Is $\hat{\theta} = 2\bar{X}$ a sufficient estimator for $\theta$? How can I prove it?

Question

Given a random sample $\underline{X}_{(n)}$ of a random variable $X\sim U(0,\theta)$, is $\hat{\theta} = 2\bar{X}$ a sufficient estimator for $\theta$ ?
Given $T(\underline{X}_{(n)}) = 2\bar{X}$, I tried through $f_{\underline{X}_{(n)}\mid T=t}(\underline{x}_{(n)})$ and try to see that $\frac{f_{\underline{X}_{(n)}}(\underline{x}_{(n)})}{f_{T}(t)}$ given $T(\underline{x}_{(n)}) = t$ does not depend on $\theta$ , but I cannot find the distribution of the parameter. I tried going from $X \sim U(0,\theta)$ to $Y \sim U(0,1)$ by a linear transformation, fruitlessly.

Answer 1

No, it's not.

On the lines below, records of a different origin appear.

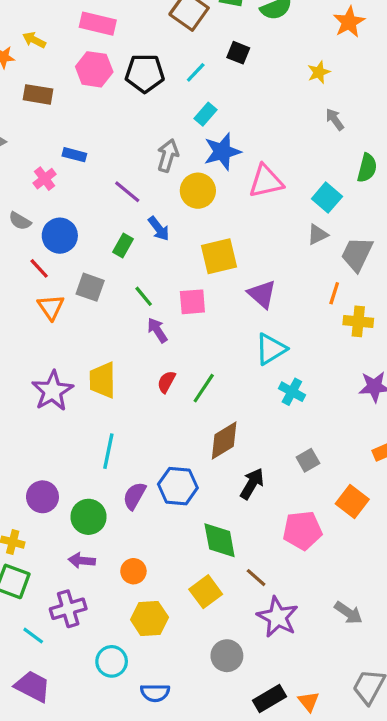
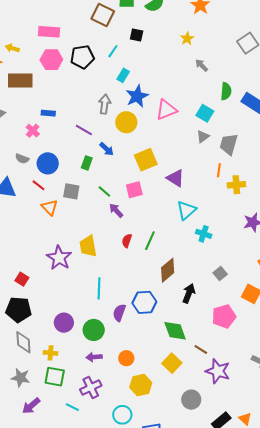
brown rectangle: (38, 94) -> (20, 81), size x1.4

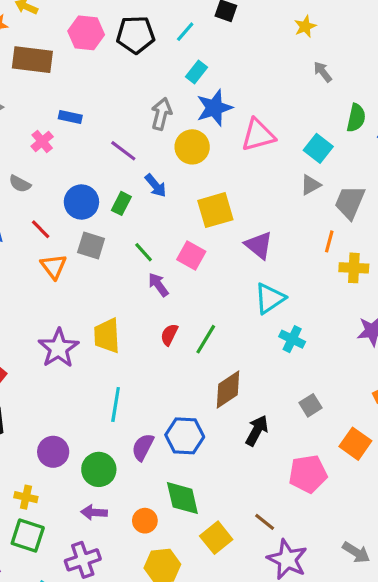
blue circle: (48, 163) -> (81, 202), moved
pink square: (134, 190) -> (191, 256), turned 36
green diamond: (175, 331) -> (182, 498), moved

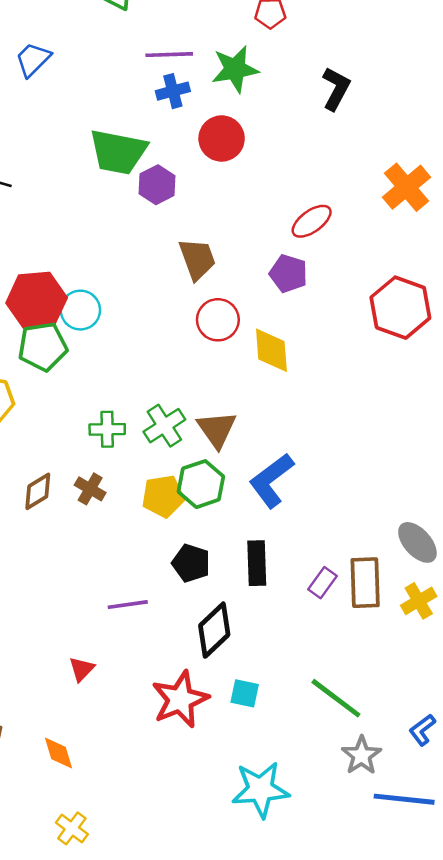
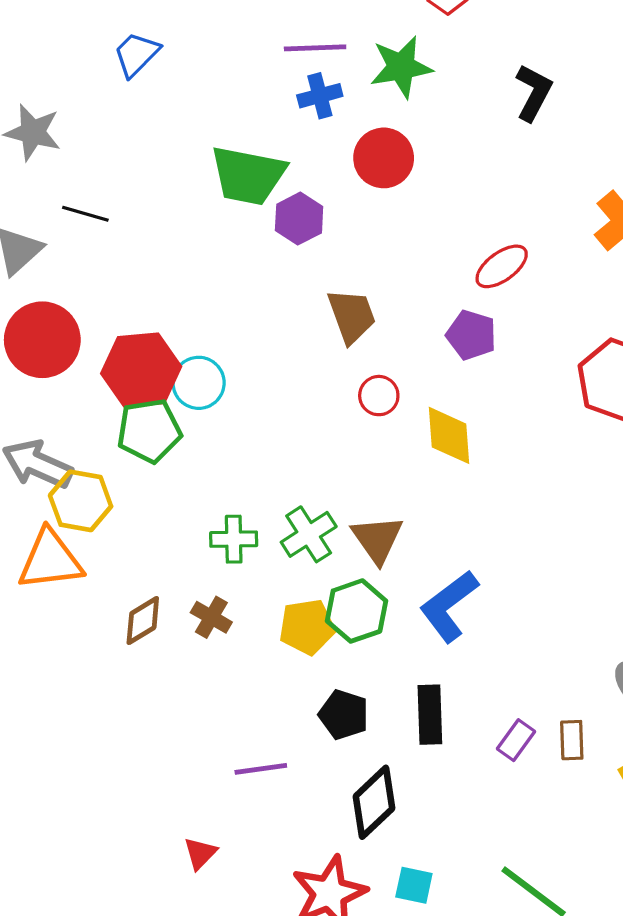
red circle: (218, 320) -> (379, 396), size x0.7
brown rectangle: (365, 583) -> (572, 740), size x0.6

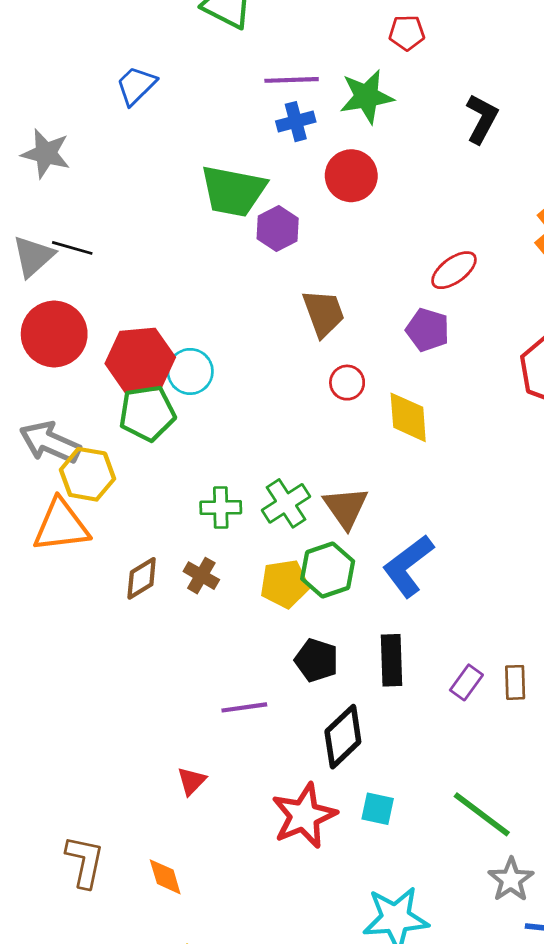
black line: (85, 214) -> (72, 248), moved

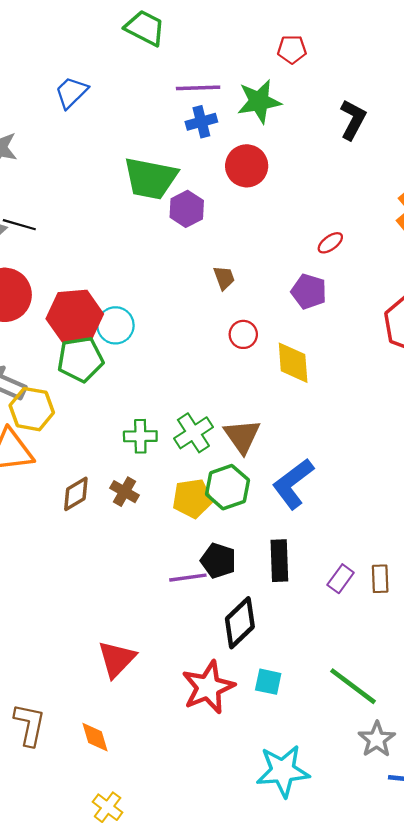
red ellipse: (454, 270) -> (330, 243), size x0.7
brown trapezoid: (323, 313) -> (224, 278), size x0.6
purple line: (244, 707) -> (188, 578), moved
red triangle: (192, 781) -> (117, 659), size x1.6

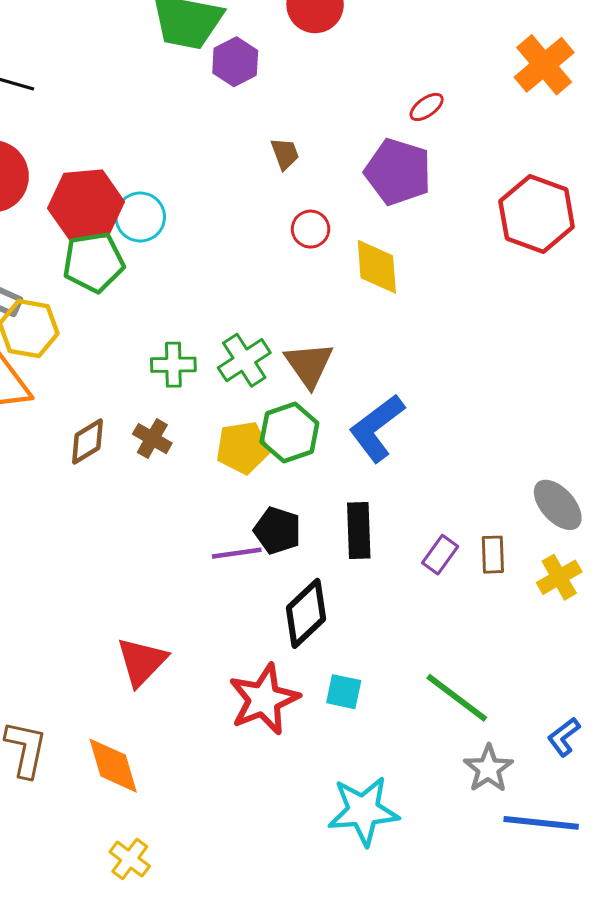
purple pentagon: (309, 291) -> (398, 172), size x1.4
orange diamond: (95, 737) -> (113, 766), size x1.4

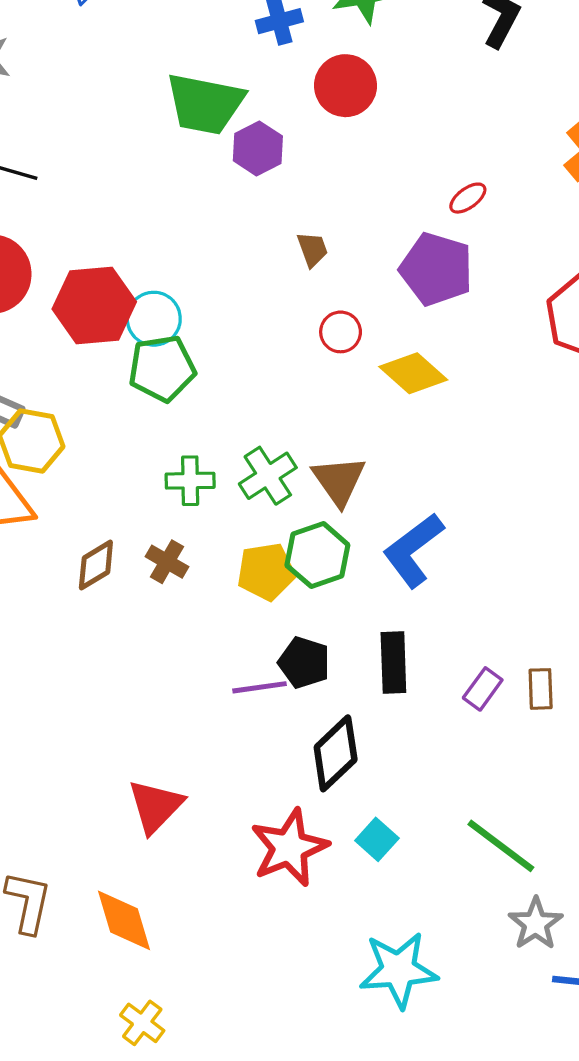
green pentagon: (94, 262) -> (162, 368), moved
yellow diamond: (377, 267) -> (413, 373), turned -44
cyan square: (344, 692) -> (377, 839), turned 30

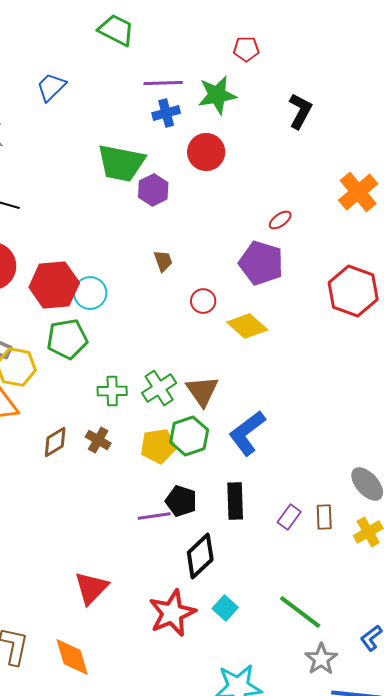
brown trapezoid: (312, 249) -> (163, 261), moved
green pentagon: (162, 368) -> (67, 339), moved

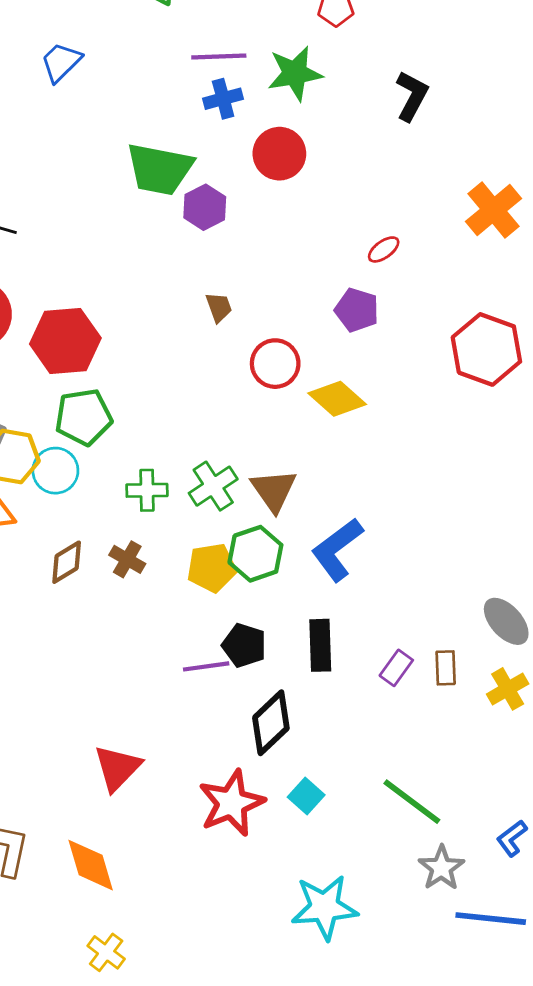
purple pentagon: (261, 263) -> (357, 310), size x0.7
cyan circle: (90, 293) -> (55, 471), moved
red circle: (203, 301) -> (275, 364), size x1.4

Suppose $\theta=1000$ and $\overline X=1,$ with sample size $100.$ Then the probability that at least one observation in the sample is more than $10$ is positive. But if all is as above except that $\theta=8,$ then that probability is $0.$ In other words, the conditional distribution of the data given $\overline X$ depends on $\theta.$ Thus $\overline X$ is not a sufficient statistic for this family of distributions.